Richard L. Heavner, of Heavner, Handegan & Scott, of Decatur, for appellee Katheryn Scott Mauk.

Darrel F. Parish, of Roberts, Parish & Castleman, Ltd., of Decatur, for appellee Scott State Bank.

JUSTICE LUND

delivered the opinion of the court:

This is an appeal by Joseph William Spencer, Joseph Wayne Spencer, and Anna Marie Owens (the Spencers and Owens) from the order of the circuit court of Moultrie County dated January 14, 1991, granting the motion of defendants Scott State Bank (Scott Bank) and Katheryn Scott (Katheryn) to dismiss plaintiffs’ complaint to foreclose mortgages, and the order of May 6, 1991, denying the motion for reconsideration.

Facts

Katheryn’s deceased husband, David L. Scott, had executed mortgages to the Spencers and Owens, Magna Millikin Bank of Decatur (Magna), and the Federal Land Bank (FLB). For priority purposes, FLB was first; the Spencers and Owens, while having separate mortgages, agreed to be treated equally and were second; and Magna was third. After David died, FLB foreclosed and joined all the interested parties as defendants. The subject real estate was left to Katheryn by David’s will, and she was made a party defendant, both individually and as executor of David’s estate. The foreclosure orders granted FLB a judgment of $99,636.27, plus attorney fees and expenses. The lien of Joseph William Spencer was established in the amount of $24,669.99. Joseph Wayne Spencer’s lien was established and found to be $12,334.99. Anna Marie Owens’ lien was found to be $12,335. Magna failed to appear and was defaulted. The real estate was ordered sold, and the amount of liens of all the parties was ordered paid *420in the order of priority, subject to the sufficiency of sale proceeds. Rents during the redemption period were also to go toward deficiencies. While the priorities of the Spencer mortgages and their respective amounts were determined, there were no specific words foreclosing them. The Owens’ mortgage was foreclosed in the FLB proceeding.
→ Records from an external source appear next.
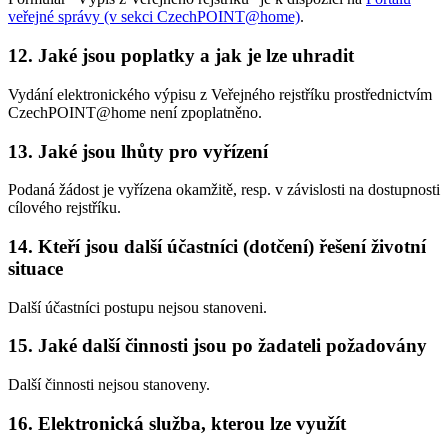
veřejné správy (v sekci CzechPOINT@home)
.
12. Jaké jsou poplatky a jak je lze uhradit
Vydání elektronického výpisu z Veřejného rejstříku prostřednictvím
CzechPOINT@home není zpoplatněno.
13. Jaké jsou lhůty pro vyřízení
Podaná žádost je vyřízena okamžitě, resp. v závislosti na dostupnosti
cílového rejstříku.
14. Kteří jsou další účastníci (dotčení) řešení životní
situace
Další účastníci postupu nejsou stanoveni.
15. Jaké další činnosti jsou po žadateli požadovány
Další činnosti nejsou stanoveny.
16. Elektronická služba, kterou lze využít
On December 1, 1986, a judicial sale was held and the real estate was sold to a separate party for $73,900. Shortly before the expiration of the redemption period, Katheryn, in her individual capacity, redeemed the property and subsequently conveyed a mortgage on the premises to Scott Bank, securing a loan made for the purposes of furnishing funds for the redemption.

Evidently, after Katheryn’s redemption, the question was raised as to whether the redemption gave her clear title. She sought to foreclose what she thought to be an equitable lien created by making the redemption payment. The action seeking that relief was dismissed by the trial court, and the trial court decision was affirmed by this court in Scott v. Scott (1989), 179 Ill. App. 3d 489, 534 N.E.2d 174. Appellants’ contention that that opinion has res judicata effect in the present case will be discussed later.

I

We first address whether the foreclosure action brought by FLB and the subsequent judicial sale resulted in the real estate being freed from the liens of the junior mortgages, absent a redemption by the original mortgagor. The redemption by Katheryn was authorized by section 12 — 122 of the Code of Civil Procedure (Code) (Ill. Rev. Stat. 1985, ch. 110, par. 12 — 122). That section specifically allows redemption by heirs, executors, administrators, and assigns of a mortgagor. Junior lienholders are authorized to redeem within three to six months after the sale, in the absence of a redemption pursuant to section 12 — 122 of the Code. (See Ill. Rev. Stat. 1985, ch. 110, par. 12— 122.) A redemption under the provisions of section 12 — 122 of the Code can also follow a redemption under section 12 — 132 of the Code (Ill. Rev. Stat. 1985, ch. 110, par. 12 — 132). (See Ill. Rev. Stat. 1989, ch. 110, par. 12 — 137.) Nothing in the statute prohibits lienholders from bidding at the judicial sale ordered by the court.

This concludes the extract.